GOAL OF THE EXERCISE
Scan the material for the word "Receita", and copy each line where it shows up.

RECORD EXTRACTS START

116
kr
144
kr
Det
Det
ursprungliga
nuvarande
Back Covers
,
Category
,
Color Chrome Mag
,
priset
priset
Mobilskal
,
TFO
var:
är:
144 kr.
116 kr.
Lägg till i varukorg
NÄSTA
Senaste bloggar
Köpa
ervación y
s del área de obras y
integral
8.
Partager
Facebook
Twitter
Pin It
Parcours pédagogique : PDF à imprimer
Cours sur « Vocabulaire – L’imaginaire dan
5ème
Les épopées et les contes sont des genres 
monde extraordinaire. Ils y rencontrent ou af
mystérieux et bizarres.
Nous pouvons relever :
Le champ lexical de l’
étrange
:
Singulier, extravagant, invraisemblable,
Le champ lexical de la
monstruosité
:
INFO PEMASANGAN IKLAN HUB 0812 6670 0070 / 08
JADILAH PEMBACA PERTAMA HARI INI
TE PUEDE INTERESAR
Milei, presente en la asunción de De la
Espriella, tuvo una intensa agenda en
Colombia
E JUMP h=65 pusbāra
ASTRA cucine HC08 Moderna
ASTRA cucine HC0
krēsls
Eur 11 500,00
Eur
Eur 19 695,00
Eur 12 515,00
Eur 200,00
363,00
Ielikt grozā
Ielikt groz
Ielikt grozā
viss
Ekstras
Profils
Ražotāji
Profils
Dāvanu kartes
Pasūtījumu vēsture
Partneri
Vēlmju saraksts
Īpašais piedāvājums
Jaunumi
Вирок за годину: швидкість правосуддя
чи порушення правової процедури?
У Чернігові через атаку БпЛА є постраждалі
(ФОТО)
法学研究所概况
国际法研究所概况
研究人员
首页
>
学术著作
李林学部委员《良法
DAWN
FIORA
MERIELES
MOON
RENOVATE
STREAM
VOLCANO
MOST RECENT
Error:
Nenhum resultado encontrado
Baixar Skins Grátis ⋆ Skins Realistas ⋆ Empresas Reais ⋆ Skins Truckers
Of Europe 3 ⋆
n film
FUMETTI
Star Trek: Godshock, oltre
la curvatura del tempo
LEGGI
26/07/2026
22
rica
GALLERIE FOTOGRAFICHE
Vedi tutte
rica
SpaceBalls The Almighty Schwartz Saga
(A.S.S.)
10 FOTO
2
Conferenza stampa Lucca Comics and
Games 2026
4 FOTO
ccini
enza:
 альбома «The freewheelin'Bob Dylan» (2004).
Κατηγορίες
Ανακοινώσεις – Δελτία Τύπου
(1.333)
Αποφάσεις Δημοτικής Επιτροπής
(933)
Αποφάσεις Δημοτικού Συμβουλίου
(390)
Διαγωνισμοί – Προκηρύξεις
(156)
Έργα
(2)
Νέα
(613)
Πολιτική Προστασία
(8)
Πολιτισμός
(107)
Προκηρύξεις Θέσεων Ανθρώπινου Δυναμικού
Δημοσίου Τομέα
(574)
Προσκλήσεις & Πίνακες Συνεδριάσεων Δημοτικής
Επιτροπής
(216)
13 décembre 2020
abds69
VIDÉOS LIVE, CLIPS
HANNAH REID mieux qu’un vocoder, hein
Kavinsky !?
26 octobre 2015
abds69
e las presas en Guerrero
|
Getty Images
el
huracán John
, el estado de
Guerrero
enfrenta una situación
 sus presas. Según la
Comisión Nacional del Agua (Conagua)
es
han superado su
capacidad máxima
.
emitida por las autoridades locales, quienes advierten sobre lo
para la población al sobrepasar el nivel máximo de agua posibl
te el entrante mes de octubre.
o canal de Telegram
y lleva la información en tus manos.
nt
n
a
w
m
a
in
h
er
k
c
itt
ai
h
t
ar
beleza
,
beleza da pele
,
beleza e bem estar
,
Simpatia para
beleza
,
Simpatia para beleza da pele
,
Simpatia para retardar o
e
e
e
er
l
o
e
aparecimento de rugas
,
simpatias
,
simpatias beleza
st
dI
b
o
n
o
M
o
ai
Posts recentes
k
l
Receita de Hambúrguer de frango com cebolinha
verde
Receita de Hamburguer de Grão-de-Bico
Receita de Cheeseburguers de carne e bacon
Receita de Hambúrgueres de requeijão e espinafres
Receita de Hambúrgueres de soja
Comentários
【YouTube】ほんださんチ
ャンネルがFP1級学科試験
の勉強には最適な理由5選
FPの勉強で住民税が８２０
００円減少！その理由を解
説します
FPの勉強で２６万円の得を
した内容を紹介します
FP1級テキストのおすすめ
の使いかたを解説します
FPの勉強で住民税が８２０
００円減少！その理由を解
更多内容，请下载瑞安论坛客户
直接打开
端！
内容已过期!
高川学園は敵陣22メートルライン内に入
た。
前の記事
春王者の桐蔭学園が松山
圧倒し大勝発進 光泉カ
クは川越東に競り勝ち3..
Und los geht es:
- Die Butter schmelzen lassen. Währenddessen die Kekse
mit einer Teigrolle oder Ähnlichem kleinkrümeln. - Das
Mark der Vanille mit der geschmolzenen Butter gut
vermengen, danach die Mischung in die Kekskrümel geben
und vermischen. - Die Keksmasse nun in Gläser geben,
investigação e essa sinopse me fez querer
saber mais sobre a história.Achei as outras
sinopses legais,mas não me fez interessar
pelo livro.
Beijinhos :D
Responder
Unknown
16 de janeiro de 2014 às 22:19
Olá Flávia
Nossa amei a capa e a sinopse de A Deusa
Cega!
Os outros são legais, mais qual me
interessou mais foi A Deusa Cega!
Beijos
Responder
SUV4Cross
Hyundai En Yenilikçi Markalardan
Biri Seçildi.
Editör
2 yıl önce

RECORD EXTRACTS END

EXPECTED ANSWER
Receita de Hambúrguer de frango com cebolinha
Receita de Hamburguer de Grão-de-Bico
Receita de Cheeseburguers de carne e bacon
Receita de Hambúrgueres de requeijão e espinafres
Receita de Hambúrgueres de soja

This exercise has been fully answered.